◆ EXERCISE MATERIALS ◆

+ + + + +

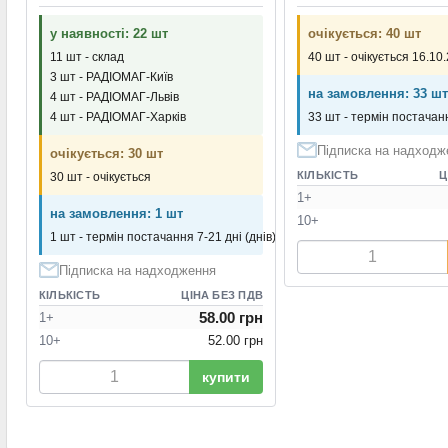
у наявності: 22 шт
очікується: 40 шт
11 шт - склад
40 шт - очікується 16.10
3 шт - РАДІОМАГ-Київ
на замовлення: 33 шт
4 шт - РАДІОМАГ-Львів
4 шт - РАДІОМАГ-Харків
33 шт - термін постачанн
Підписка на надходж
очікується: 30 шт
КІЛЬКІСТЬ
Ц
30 шт - очікується
1+
на замовлення: 1 шт
10+
1 шт - термін постачання 7-21 дні (днів)
Підписка на надходження
КІЛЬКІСТЬ
ЦІНА БЕЗ ПДВ
58.00 грн
1+
10+
52.00 грн
купити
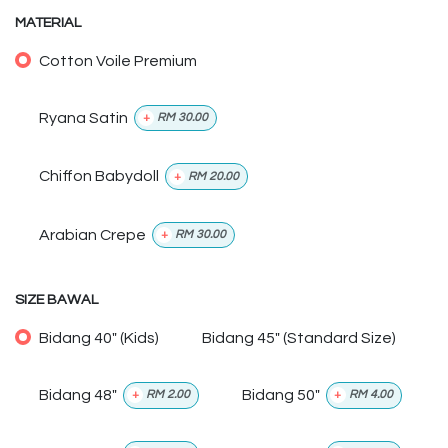
MATERIAL
Cotton Voile Premium
Ryana Satin
+
RM
30.00
Chiffon Babydoll
+
RM
20.00
Arabian Crepe
+
RM
30.00
SIZE BAWAL
Bidang 40" (Kids)
Bidang 45" (Standard Size)
Bidang 48"
Bidang 50"
+
RM
2.00
+
RM
4.00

+ + + + +

◆ YOUR TASK ◆
Using the records above, find the number of lines that contain the string "термін", and give that number without further comment.

◆ WRITTEN RESPONSE ◆
2